Traditional SATA hard drives have become one of the biggest performance bottle necks in most laptops, desktops and servers. SSD hard drives solve this performance issue, but also have many other benefits. Before we jump into them it is important to note that not all SSD drives are equal and it is important to select the best SSD relative to what you will be using it to do.
- When looking at the performance impact an SSD will give you there are two facets that need to be considered:
- Read / Write speed - The latest SSD hard drives have are able to read and write your data at speeds in excess of 500MB per second. Compare to a SATA hard drive which has a typical read and write speed of 40MB per second. This is a 12x performance improvement. It is important to bear in mind that these stats are based on perfect world conditions and depending on what you are doing the performance difference will vary. For example when you are downloading a large file from the internet and saving it onto a SSD you will not notice any improvement, but if you were copying that same large file from one SSD to another performance improvement would be massive.
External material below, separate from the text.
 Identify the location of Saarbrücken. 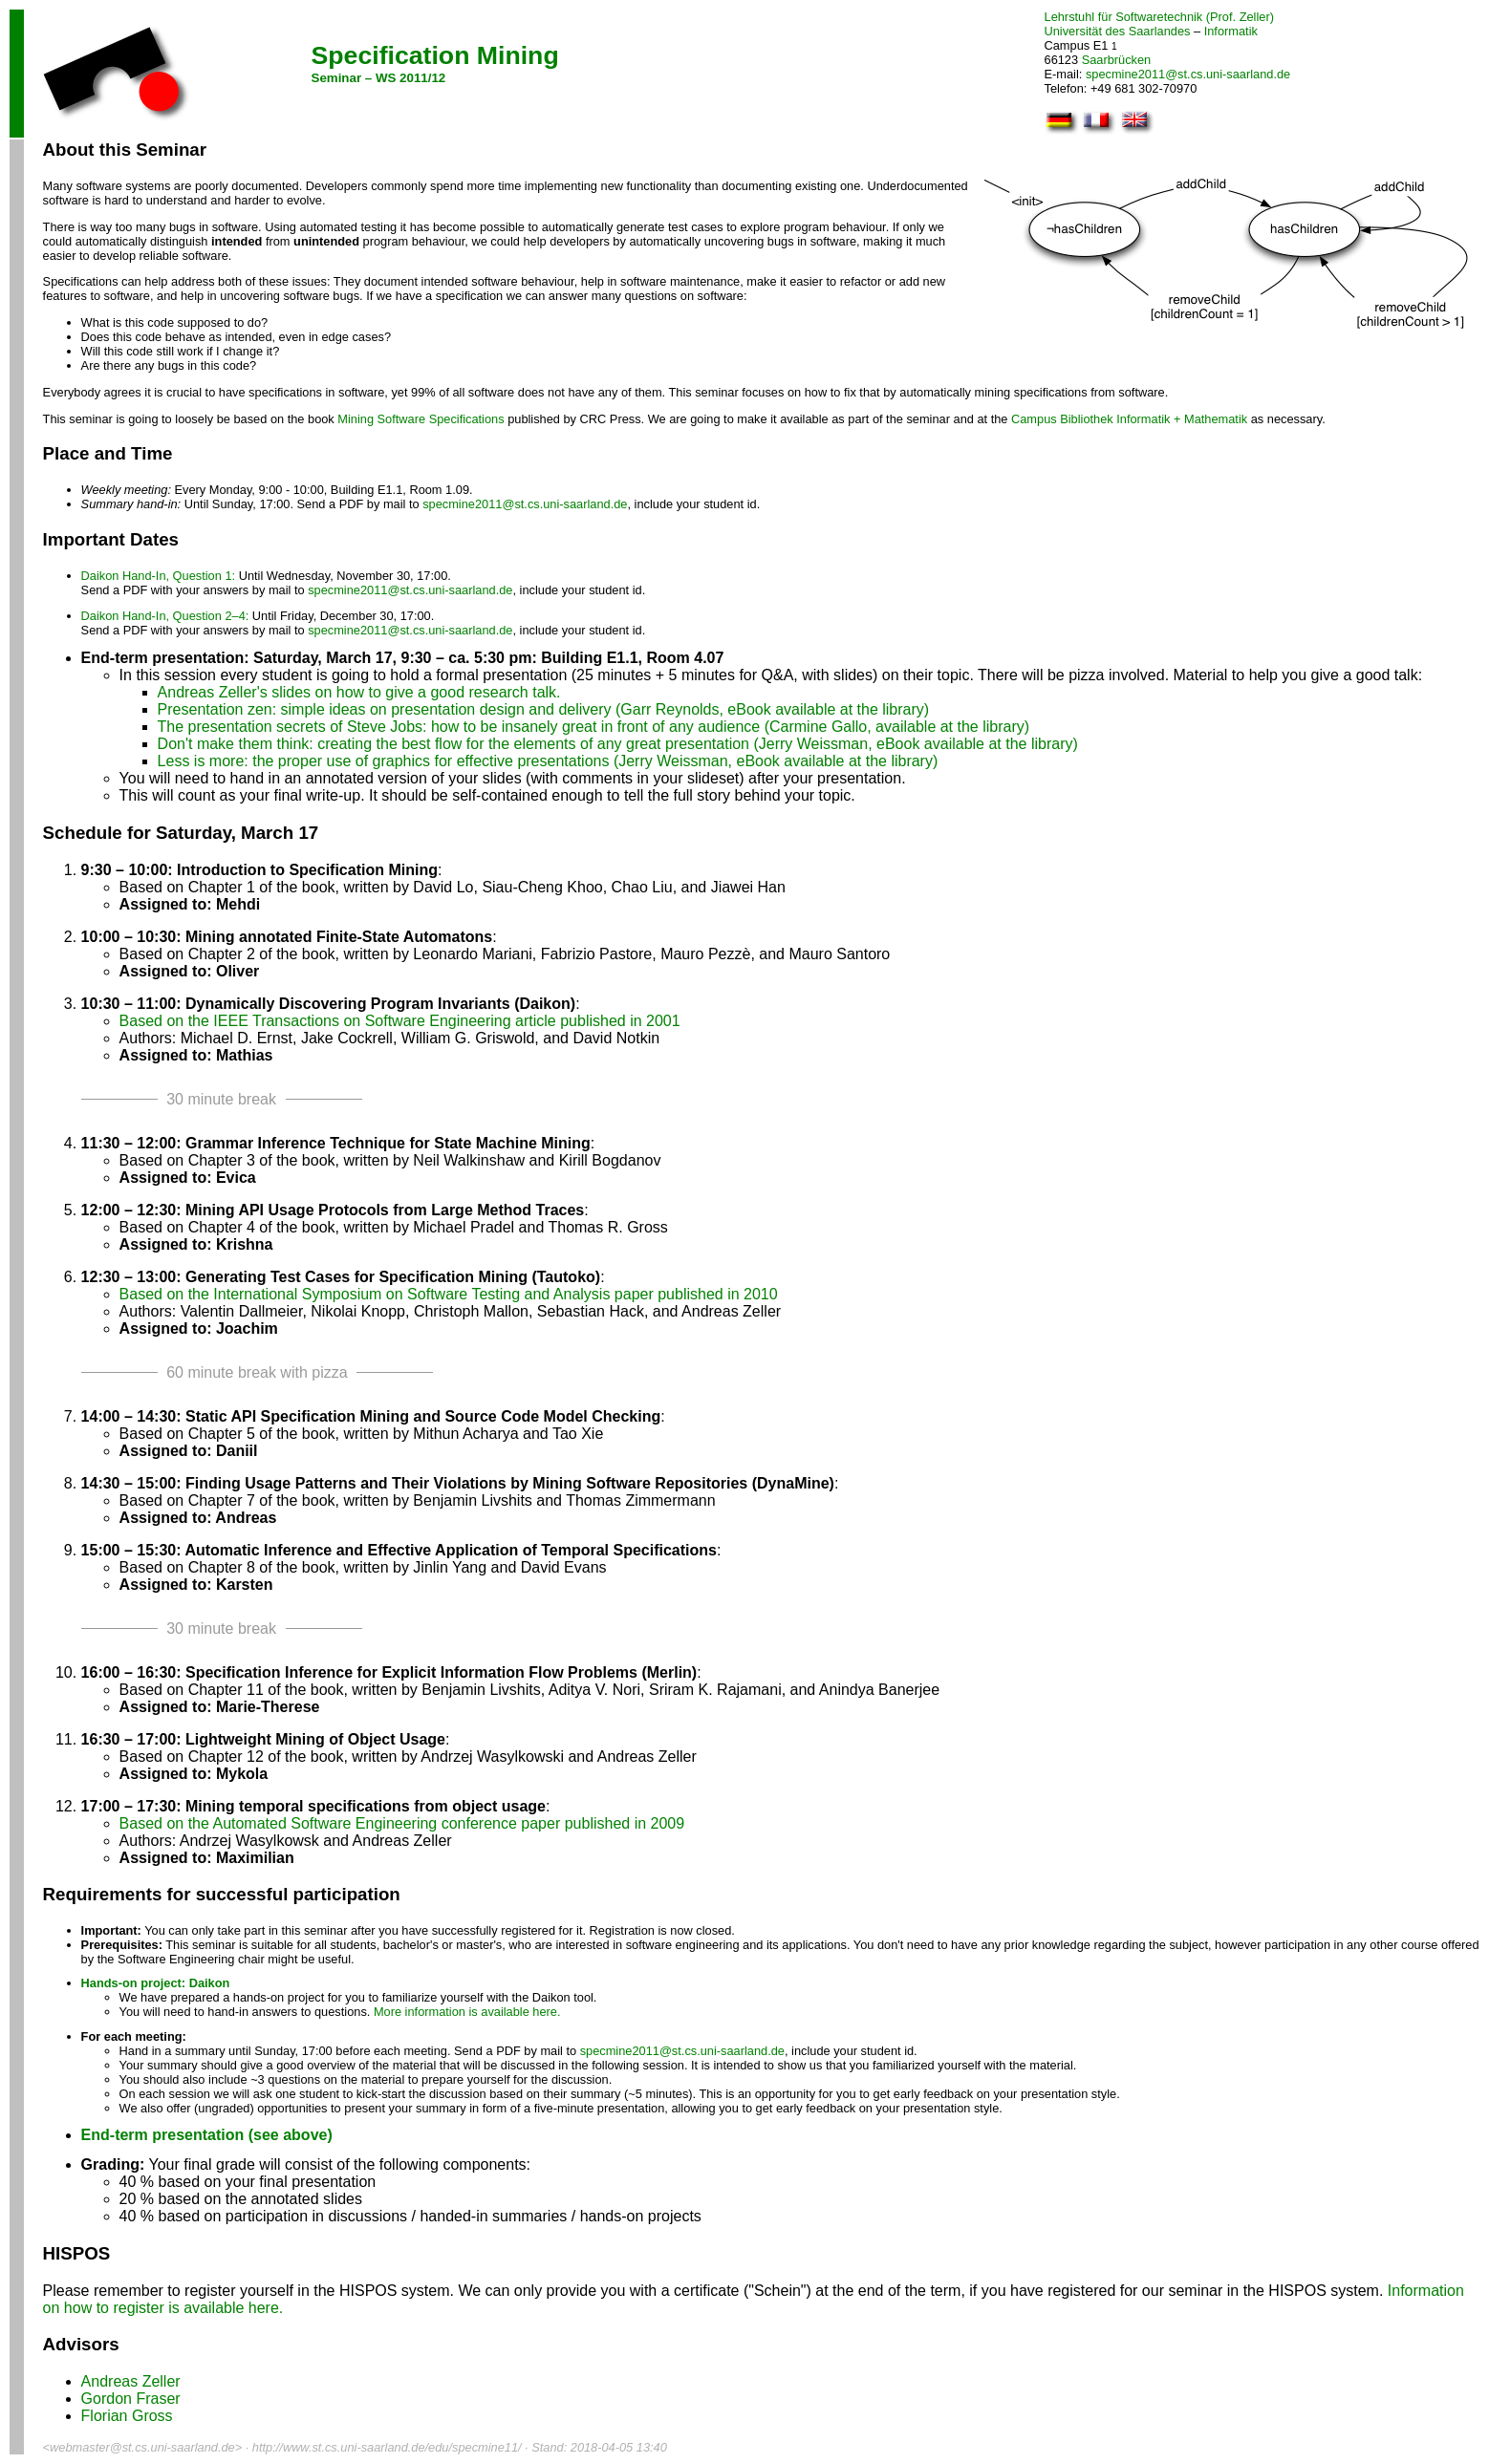 (1117, 60).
- Access Speed - This is how long it takes the drive to find the file / data on your hard drive before it can either read or write it. To use an analogy it is in essence like the start of a F1 race. From when the light turns green how long does it take for the driver to react so the car will start accelerating. SSD's offer near immediate access speeds typically under 0.1ms where a conventional SATA hard drive will have +- 8ms access speed. The low access speed has particular benefit when processing a large volume of transactions.
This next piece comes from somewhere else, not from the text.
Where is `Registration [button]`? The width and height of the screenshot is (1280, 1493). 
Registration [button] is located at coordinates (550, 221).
These two performance factors above have great real world benefits to a user who has a device containing an SSD. Your device will start up faster, applications will load faster and you will be able to run more applications simultaneously.
With the cost of electricity constantly rising and the need to be portable the 90%+ power consumption saving a SSD offers is a big benefit. In one computer you will not see a noticeable power saving on you bill, but in larger businesses or data center environments the cost saving does become substantial. What every individual will notice when using a laptop is a +-10% increase in battery life.
Another benefit is that SSD's have a much cooler operating temperature and as a result you require less cooling in your device.
SSD's have no moving parts. This not only means they reduce noise, but they are also less prone to failure. It is however very important to choose the correct SSD for your application as the lifespan of an SSD is determined by the amount of data written to the drive over its life. "Enterprise class" SSD's like we use for storage in our cloud environment are specifically designed to amongst other things have a much longer life span. There is however a substantial price difference between a standard SSD we would ordinarily use in a laptop or desktop to the "Enterprise class" SSD's we would use for Servers, CCTV footage storage and more critical applications in general.
Long term SSD drives are the way to go. In this article we have focussed on the main benefits, however there are some downfalls and like stated above it is important to match the correct SSD to the tasks it will be required to perform.
If i had a laptop or desktop and wanted additional speed out of it this definitely one of the first components we would suggest upgrading. The same can be said when buying new equipment. If it has a SSD and the price difference versus a model with a SATA Hard Drive is affordable you will definitely not regret it.